### EXERCISE DESCRIPTION
Report only how many lines of the entries below contain the string "Artistic".

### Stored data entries
-- Opening Marker --

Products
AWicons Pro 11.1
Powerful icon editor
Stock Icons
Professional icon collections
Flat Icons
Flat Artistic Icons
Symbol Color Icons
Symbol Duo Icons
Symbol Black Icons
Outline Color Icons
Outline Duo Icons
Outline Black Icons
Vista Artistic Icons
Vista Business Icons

-- Closing Marker --

### TASK ANSWER
2